> [EXERCISE OBJECTIVE] Retype exactly the lines below, beginning with the first and ending with the line where "će svojom mekanom" appears.
====== RECORDS FOR THE EXERCISE ======
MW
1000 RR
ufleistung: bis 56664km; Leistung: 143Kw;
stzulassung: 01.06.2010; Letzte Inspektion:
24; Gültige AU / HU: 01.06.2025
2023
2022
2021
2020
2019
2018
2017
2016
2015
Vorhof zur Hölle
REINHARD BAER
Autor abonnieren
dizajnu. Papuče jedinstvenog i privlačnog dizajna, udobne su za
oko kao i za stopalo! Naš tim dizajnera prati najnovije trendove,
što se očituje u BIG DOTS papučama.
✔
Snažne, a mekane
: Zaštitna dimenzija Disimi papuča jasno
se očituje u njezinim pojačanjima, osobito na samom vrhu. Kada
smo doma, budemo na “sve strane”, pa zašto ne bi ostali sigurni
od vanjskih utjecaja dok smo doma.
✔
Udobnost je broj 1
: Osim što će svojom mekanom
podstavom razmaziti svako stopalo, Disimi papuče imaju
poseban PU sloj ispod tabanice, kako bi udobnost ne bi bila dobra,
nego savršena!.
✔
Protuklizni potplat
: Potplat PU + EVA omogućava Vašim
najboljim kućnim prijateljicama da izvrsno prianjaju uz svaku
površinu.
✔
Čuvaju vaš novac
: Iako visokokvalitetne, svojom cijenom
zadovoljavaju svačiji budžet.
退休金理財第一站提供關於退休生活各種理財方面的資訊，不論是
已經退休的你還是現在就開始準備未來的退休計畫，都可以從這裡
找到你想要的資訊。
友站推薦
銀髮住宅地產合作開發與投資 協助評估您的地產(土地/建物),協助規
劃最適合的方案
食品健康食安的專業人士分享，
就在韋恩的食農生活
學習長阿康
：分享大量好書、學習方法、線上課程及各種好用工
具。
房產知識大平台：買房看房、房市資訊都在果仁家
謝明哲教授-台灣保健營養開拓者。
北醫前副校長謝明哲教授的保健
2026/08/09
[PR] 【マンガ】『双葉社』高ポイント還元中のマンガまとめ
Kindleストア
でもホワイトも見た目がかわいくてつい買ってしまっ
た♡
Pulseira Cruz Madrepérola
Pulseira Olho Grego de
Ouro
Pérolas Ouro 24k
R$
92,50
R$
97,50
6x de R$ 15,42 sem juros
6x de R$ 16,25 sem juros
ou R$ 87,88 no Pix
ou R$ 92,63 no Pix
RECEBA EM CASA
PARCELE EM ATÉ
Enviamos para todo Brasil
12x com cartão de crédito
======
> [ANSWER SPACE]
MW
1000 RR
ufleistung: bis 56664km; Leistung: 143Kw;
stzulassung: 01.06.2010; Letzte Inspektion:
24; Gültige AU / HU: 01.06.2025
2023
2022
2021
2020
2019
2018
2017
2016
2015
Vorhof zur Hölle
REINHARD BAER
Autor abonnieren
dizajnu. Papuče jedinstvenog i privlačnog dizajna, udobne su za
oko kao i za stopalo! Naš tim dizajnera prati najnovije trendove,
što se očituje u BIG DOTS papučama.
✔
Snažne, a mekane
: Zaštitna dimenzija Disimi papuča jasno
se očituje u njezinim pojačanjima, osobito na samom vrhu. Kada
smo doma, budemo na “sve strane”, pa zašto ne bi ostali sigurni
od vanjskih utjecaja dok smo doma.
✔
Udobnost je broj 1
: Osim što će svojom mekanom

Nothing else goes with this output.